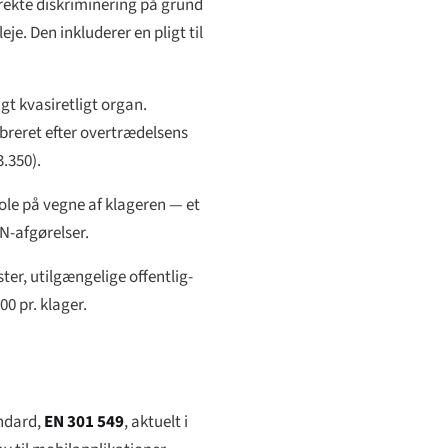
rekte diskriminering på grund
je. Den inkluderer en pligt til
gt kvasiretligt organ.
breret efter overtrædelsens
.350).
le på vegne af klageren — et
N-afgørelser.
er, utilgængelige offentlig-
0 pr. klager.
andard,
EN 301 549
, aktuelt i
----
Problem description
The answer should be an exact restatement of every entry, with the pictures omitted.

Solution to this problem
rekte diskriminering på grund
je. Den inkluderer en pligt til
gt kvasiretligt organ.
breret efter overtrædelsens
.350).
le på vegne af klageren — et
N-afgørelser.
er, utilgængelige offentlig-
0 pr. klager.
andard,
EN 301 549
, aktuelt i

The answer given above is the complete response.